Omit all pictures. Reproduce exactly the lines from the first line of the records below through the line with "在一些情況下，國際問責的努力取得了進".
######
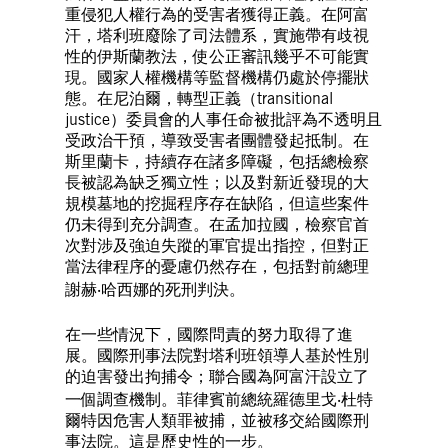
重侵犯人權行為的受害者獲得正義。在阿富
汗，塔利班廢除了司法體系，實施帶有歧視
性的伊斯蘭教法，使公正審訊幾乎不可能實
現。國家人權機構等監督機構仍處於停擺狀
態。在尼泊爾，轉型正義（transitional
justice）委員會的人事任命被批評為不透明且
受政治干預，導致受害者團體發起抵制。在
斯里蘭卡，持續存在諸多障礙，包括總檢察
長被認為缺乏獨立性；以及對新近發現的大
規模墓地的挖掘程序存在缺陷，但這些案件
仍未得到充分調查。在孟加拉國，檢察官首
次對涉及強迫失蹤的軍官提出指控，但對正
當法律程序的憂慮仍然存在，包括對前總理
謝赫‧哈西娜的死刑判決。
在一些情況下，國際問責的努力取得了進
展。國際刑事法院對塔利班領導人基於性別
的迫害發出拘捕令；聯合國為阿富汗設立了
一個調查機制。菲律賓前總統羅德里戈‧杜特
爾特因危害人類罪被捕，並被移交給國際刑
事法院。這是歷史性的一步。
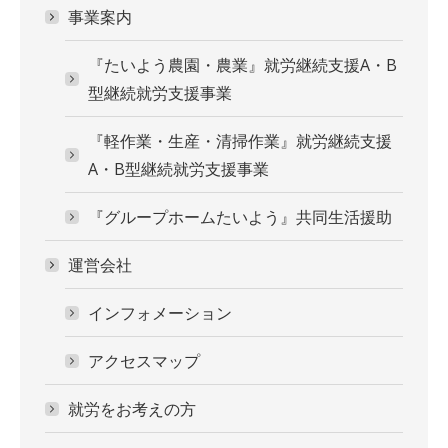
事業案内
『たいよう農園・農業』就労継続支援A・B
型継続就労支援事業
『軽作業・生産・清掃作業』就労継続支援
A・B型継続就労支援事業
『グループホームたいよう』共同生活援助
運営会社
インフォメーション
アクセスマップ
就労をお考えの方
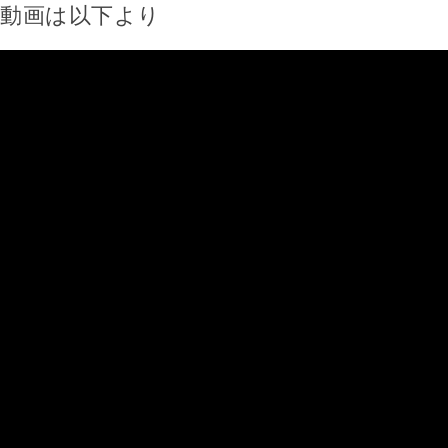
動画は以下より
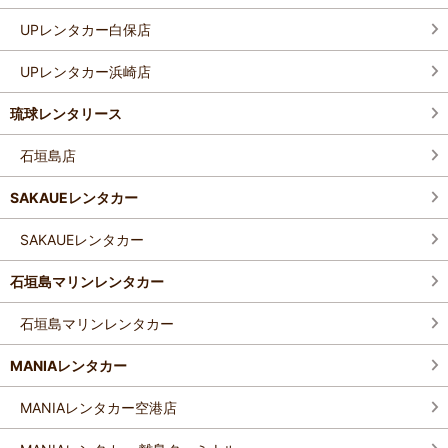
UPレンタカー白保店
UPレンタカー浜崎店
琉球レンタリース
石垣島店
SAKAUEレンタカー
SAKAUEレンタカー
石垣島マリンレンタカー
石垣島マリンレンタカー
MANIAレンタカー
MANIAレンタカー空港店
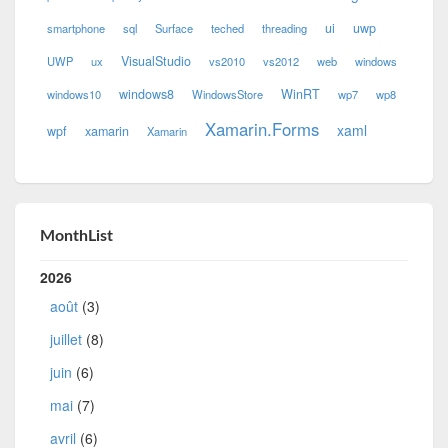
ui
uwp
smartphone
sql
Surface
teched
threading
VisualStudio
UWP
ux
vs2010
vs2012
web
windows
windows8
WinRT
windows10
WindowsStore
wp7
wp8
Xamarin.Forms
xaml
wpf
xamarin
Xamarin
MonthList
2026
août
(3)
juillet
(8)
juin
(6)
mai
(7)
avril
(6)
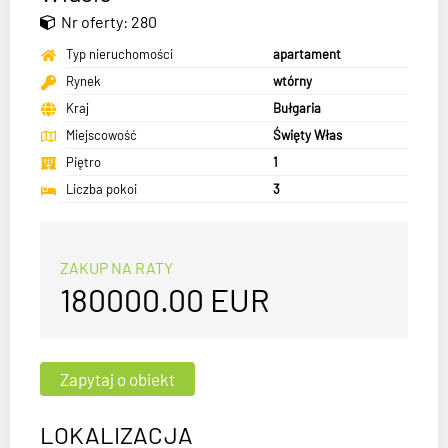
Nr oferty: 280
Typ nieruchomości
apartament
Rynek
wtórny
Kraj
Bułgaria
Miejscowość
Święty Włas
Piętro
1
Liczba pokoi
3
ZAKUP NA RATY
180000.00
EUR
LOKALIZACJA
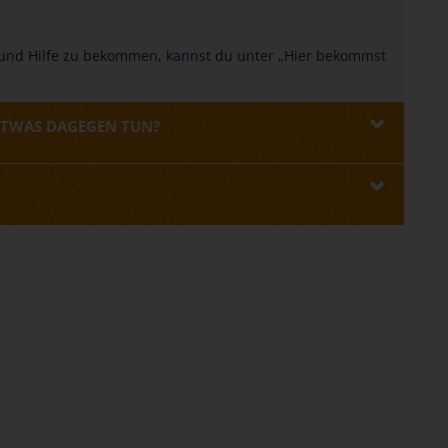
 und Hilfe zu bekommen, kannst du unter „Hier bekommst
ETWAS DAGEGEN TUN?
######
_SOLUTION BELOW_
重侵犯人權行為的受害者獲得正義。在阿富
汗，塔利班廢除了司法體系，實施帶有歧視
性的伊斯蘭教法，使公正審訊幾乎不可能實
現。國家人權機構等監督機構仍處於停擺狀
態。在尼泊爾，轉型正義（transitional
justice）委員會的人事任命被批評為不透明且
受政治干預，導致受害者團體發起抵制。在
斯里蘭卡，持續存在諸多障礙，包括總檢察
長被認為缺乏獨立性；以及對新近發現的大
規模墓地的挖掘程序存在缺陷，但這些案件
仍未得到充分調查。在孟加拉國，檢察官首
次對涉及強迫失蹤的軍官提出指控，但對正
當法律程序的憂慮仍然存在，包括對前總理
謝赫‧哈西娜的死刑判決。
在一些情況下，國際問責的努力取得了進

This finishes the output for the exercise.